Quelque acéré que soit le glaive qui me frappe,
                    Que Dieu ranime dans mon sein
Le pâlissant flambeau de ma triste existence ;
Que, rendue à ma mère, et calmant sa souffrance,
Je lui donne mes soins, je charme ses vieux ans,
On prenne dans mon cœur ma part de ses tourments !

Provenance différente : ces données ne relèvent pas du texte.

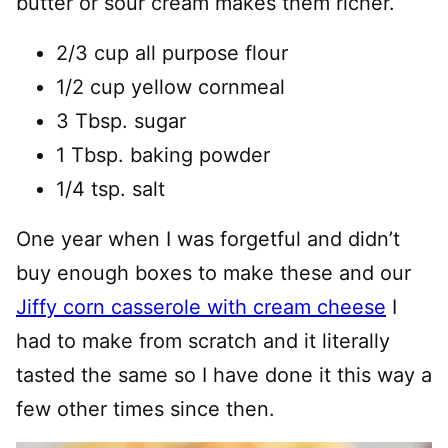
butter or sour cream makes them richer.
2/3 cup all purpose flour
1/2 cup yellow cornmeal
3 Tbsp. sugar
1 Tbsp. baking powder
1/4 tsp. salt
One year when I was forgetful and didn’t
buy enough boxes to make these and our
Jiffy corn casserole with cream cheese
I
had to make from scratch and it literally
tasted the same so I have done it this way a
few other times since then.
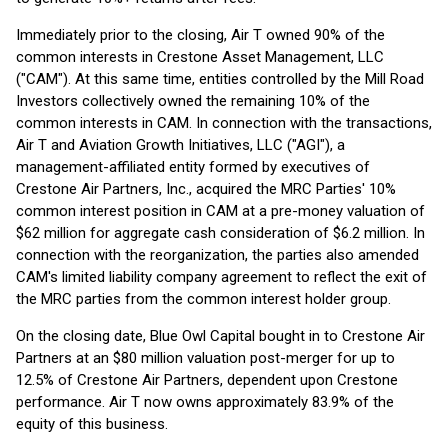
Immediately prior to the closing, Air T owned 90% of the
common interests in Crestone Asset Management, LLC
("CAM"). At this same time, entities controlled by the Mill Road
Investors collectively owned the remaining 10% of the
common interests in CAM. In connection with the transactions,
Air T and Aviation Growth Initiatives, LLC ("AGI"), a
management-affiliated entity formed by executives of
Crestone Air Partners, Inc., acquired the MRC Parties' 10%
common interest position in CAM at a pre-money valuation of
$62 million for aggregate cash consideration of $6.2 million. In
connection with the reorganization, the parties also amended
CAM's limited liability company agreement to reflect the exit of
the MRC parties from the common interest holder group.
On the closing date, Blue Owl Capital bought in to Crestone Air
Partners at an $80 million valuation post-merger for up to
12.5% of Crestone Air Partners, dependent upon Crestone
performance. Air T now owns approximately 83.9% of the
equity of this business.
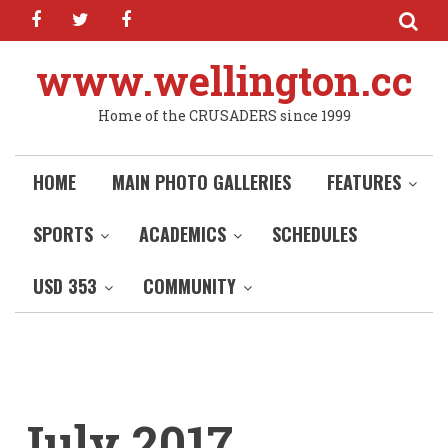
facebook
twitter
facebook
Skip
to
main
www.wellington.cc
content
Home of the CRUSADERS since 1999
HOME
MAIN PHOTO GALLERIES
FEATURES
SPORTS
ACADEMICS
SCHEDULES
USD 353
COMMUNITY
July 2017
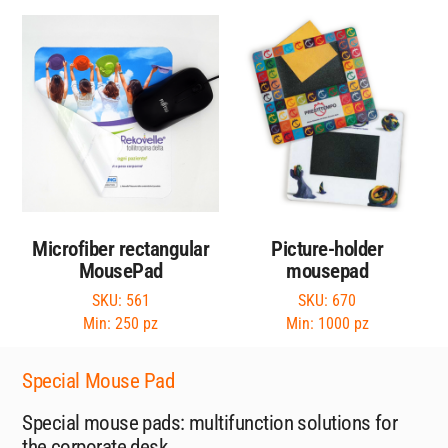
Microfiber rectangular
Picture-holder
MousePad
mousepad
SKU: 561
SKU: 670
Min: 250 pz
Min: 1000 pz
Special Mouse Pad
Special mouse pads: multifunction solutions for
the corporate desk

Je n’ose dire aussi : sauvez-moi pour la gloire ;
Fier objet de mes vœux, ma noble idole… Hélas !
Pour aller à mon nom chercher une mémoire,
Le fardeau de ma chaîne alourdit trop mes pas.
Cependant si, trouvant votre appui tutélaire,
J’obtenais du Destin un regard moins sévère,
Comme le naufragé qui touche enfin le port,
Recueillant sa pensée, à genoux sur le bord,
Vers Dieu qui l’a sauvé, fait monter sa prière,
Ainsi, par vos secours recouvrant la lumière,
Pour célébrer mon protecteur,
De votre noble bienfaisance
Le souvenir inspirateur
Saurait, dans ma reconnaissance,
Féconder à la fois mon esprit et mon cœur [2].

Élisa Mercœur.
Avril 1834.

  1. Le coup d’œil qu’Élisa jetait sur elle mourant à la fleur de l’âge, sur le sort de sa pauvre mère réduite à mendier son pain, lui causa une émotion si violente, qu’il lui prit un vomissement de sang qui pensa lui ôter la vie.
  2. Comme je l’ai dit dans les Mémoires, M. Guizot ne fut point insensible au cri poussé par le cœur de ma bonne fille.